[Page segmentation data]
>>>
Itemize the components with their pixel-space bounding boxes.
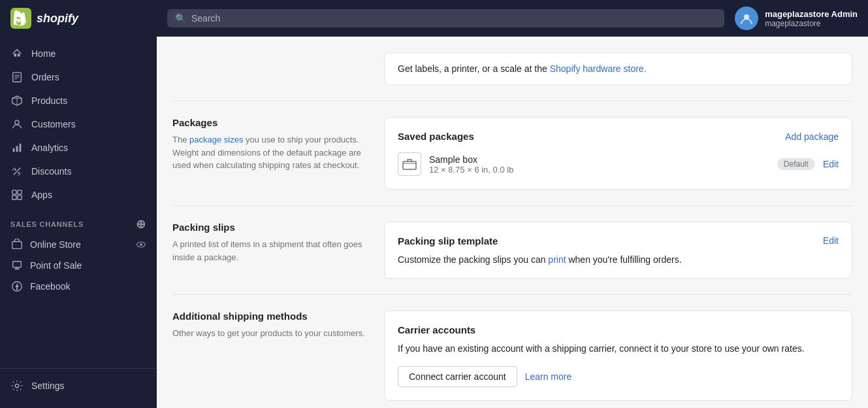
packages-title: Packages bbox=[172, 117, 368, 128]
sidebar-item-home[interactable]: Home bbox=[0, 42, 157, 65]
sidebar-header: shopify bbox=[0, 0, 157, 37]
sidebar-item-home-label: Home bbox=[31, 48, 56, 59]
svg-rect-24 bbox=[13, 262, 22, 267]
avatar bbox=[735, 7, 758, 30]
products-icon bbox=[10, 94, 24, 107]
svg-point-23 bbox=[140, 243, 142, 246]
hardware-info-left bbox=[172, 52, 368, 85]
packing-slip-desc: Customize the packing slips you can prin… bbox=[398, 254, 839, 265]
apps-icon bbox=[10, 188, 24, 201]
packing-slips-card: Packing slip template Edit Customize the… bbox=[384, 222, 852, 279]
hardware-info-row: Get labels, a printer, or a scale at the… bbox=[172, 52, 852, 101]
user-store: mageplazastore bbox=[765, 19, 858, 28]
sidebar-item-analytics-label: Analytics bbox=[31, 143, 68, 153]
customers-icon bbox=[10, 118, 24, 131]
additional-shipping-title: Additional shipping methods bbox=[172, 311, 368, 322]
sidebar-item-customers[interactable]: Customers bbox=[0, 112, 157, 136]
packing-slip-edit-link[interactable]: Edit bbox=[823, 235, 839, 246]
analytics-icon bbox=[10, 141, 24, 154]
connect-carrier-button[interactable]: Connect carrier account bbox=[398, 366, 517, 387]
hardware-info-card: Get labels, a printer, or a scale at the… bbox=[384, 52, 852, 85]
main-content: Get labels, a printer, or a scale at the… bbox=[157, 37, 868, 408]
additional-shipping-description: Other ways to get your products to your … bbox=[172, 327, 368, 340]
sidebar-item-orders-label: Orders bbox=[31, 72, 59, 82]
additional-shipping-left: Additional shipping methods Other ways t… bbox=[172, 311, 368, 401]
sidebar-item-apps[interactable]: Apps bbox=[0, 183, 157, 207]
sidebar-item-point-of-sale[interactable]: Point of Sale bbox=[0, 255, 157, 276]
sidebar-nav: Home Orders Products Customers bbox=[0, 37, 157, 368]
svg-rect-25 bbox=[14, 269, 19, 270]
svg-rect-20 bbox=[18, 196, 22, 199]
sidebar-item-orders[interactable]: Orders bbox=[0, 65, 157, 89]
svg-line-16 bbox=[14, 168, 21, 175]
orders-icon bbox=[10, 71, 24, 84]
package-details: Sample box 12 × 8.75 × 6 in, 0.0 lb bbox=[429, 154, 769, 175]
svg-rect-30 bbox=[403, 162, 416, 169]
hardware-store-link[interactable]: Shopify hardware store. bbox=[550, 63, 647, 74]
svg-point-15 bbox=[18, 172, 20, 174]
add-sales-channel-button[interactable]: ⊕ bbox=[136, 217, 146, 231]
svg-rect-2 bbox=[18, 54, 20, 57]
sidebar-item-discounts-label: Discounts bbox=[31, 166, 71, 177]
sales-channels-label: SALES CHANNELS bbox=[10, 220, 84, 228]
discounts-icon bbox=[10, 165, 24, 178]
default-badge: Default bbox=[777, 158, 815, 170]
online-store-icon bbox=[10, 238, 24, 251]
user-name: mageplazastore Admin bbox=[765, 9, 858, 19]
home-icon bbox=[10, 47, 24, 60]
svg-point-10 bbox=[15, 120, 19, 124]
packages-section-left: Packages The package sizes you use to sh… bbox=[172, 117, 368, 190]
packages-description: The package sizes you use to ship your p… bbox=[172, 133, 368, 172]
sidebar-item-apps-label: Apps bbox=[31, 190, 52, 200]
svg-rect-13 bbox=[20, 144, 22, 152]
learn-more-link[interactable]: Learn more bbox=[525, 366, 572, 387]
add-package-link[interactable]: Add package bbox=[785, 131, 839, 142]
additional-shipping-section-row: Additional shipping methods Other ways t… bbox=[172, 295, 852, 408]
svg-rect-21 bbox=[12, 242, 22, 249]
carrier-accounts-desc: If you have an existing account with a s… bbox=[398, 342, 839, 356]
online-store-eye-icon[interactable] bbox=[136, 239, 146, 250]
package-item: Sample box 12 × 8.75 × 6 in, 0.0 lb Defa… bbox=[398, 152, 839, 176]
facebook-label: Facebook bbox=[30, 281, 70, 292]
svg-rect-11 bbox=[13, 148, 15, 152]
packing-slip-print-link[interactable]: print bbox=[548, 254, 566, 265]
package-sizes-link[interactable]: package sizes bbox=[189, 135, 243, 144]
shopify-logo-text: shopify bbox=[37, 12, 78, 26]
packing-slip-header: Packing slip template Edit bbox=[398, 235, 839, 246]
sidebar-item-analytics[interactable]: Analytics bbox=[0, 136, 157, 160]
svg-point-14 bbox=[14, 169, 16, 171]
packages-section-row: Packages The package sizes you use to sh… bbox=[172, 101, 852, 206]
shopify-logo[interactable]: shopify bbox=[10, 8, 78, 29]
user-text-block: mageplazastore Admin mageplazastore bbox=[765, 9, 858, 28]
sales-channels-section-label: SALES CHANNELS ⊕ bbox=[0, 207, 157, 234]
packing-slips-description: A printed list of items in a shipment th… bbox=[172, 238, 368, 264]
sidebar-item-online-store[interactable]: Online Store bbox=[0, 234, 157, 255]
sidebar-bottom: Settings bbox=[0, 368, 157, 408]
sidebar-item-products-label: Products bbox=[31, 95, 67, 106]
search-input[interactable] bbox=[191, 13, 716, 24]
svg-point-28 bbox=[15, 384, 18, 387]
sidebar-item-discounts[interactable]: Discounts bbox=[0, 160, 157, 183]
pos-icon bbox=[10, 259, 24, 272]
settings-label: Settings bbox=[31, 381, 65, 391]
online-store-label: Online Store bbox=[30, 239, 81, 250]
package-name: Sample box bbox=[429, 154, 769, 165]
packages-card: Saved packages Add package Sample box 12… bbox=[384, 117, 852, 190]
sidebar-item-products[interactable]: Products bbox=[0, 89, 157, 112]
user-info[interactable]: mageplazastore Admin mageplazastore bbox=[735, 7, 858, 30]
svg-rect-19 bbox=[12, 196, 16, 199]
settings-icon bbox=[10, 379, 24, 392]
package-icon bbox=[398, 152, 421, 176]
svg-rect-12 bbox=[16, 146, 18, 152]
packages-header: Saved packages Add package bbox=[398, 131, 839, 142]
package-edit-link[interactable]: Edit bbox=[823, 159, 839, 169]
packing-slips-section-row: Packing slips A printed list of items in… bbox=[172, 206, 852, 295]
sidebar-item-facebook[interactable]: Facebook bbox=[0, 276, 157, 297]
saved-packages-title: Saved packages bbox=[398, 131, 474, 142]
package-dims: 12 × 8.75 × 6 in, 0.0 lb bbox=[429, 165, 769, 175]
search-bar[interactable]: 🔍 bbox=[167, 9, 724, 27]
packing-slip-template-title: Packing slip template bbox=[398, 235, 498, 246]
carrier-accounts-title: Carrier accounts bbox=[398, 324, 839, 335]
carrier-accounts-card: Carrier accounts If you have an existing… bbox=[384, 311, 852, 401]
sidebar-item-settings[interactable]: Settings bbox=[0, 374, 157, 398]
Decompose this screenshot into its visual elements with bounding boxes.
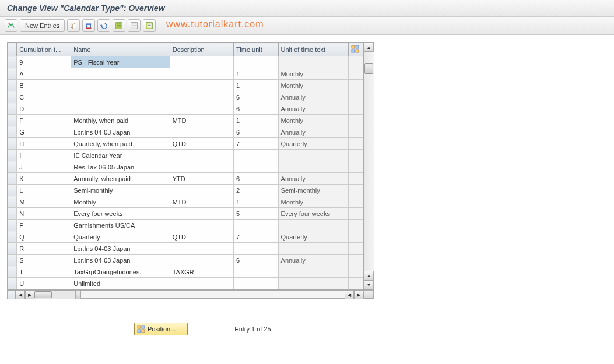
<<<
__ASSIGNMENT__.
Identify each line in the entries with the word "slips" and copy it.

__EXERCISE OUTPUT__.
packing-slip-desc: Customize the packing slips you can prin… bbox=[398, 254, 839, 265]
packing-slips-card: Packing slip template Edit Customize the… bbox=[384, 222, 852, 279]
packing-slips-description: A printed list of items in a shipment th… bbox=[172, 238, 368, 264]
packing-slips-section-row: Packing slips A printed list of items in… bbox=[172, 206, 852, 295]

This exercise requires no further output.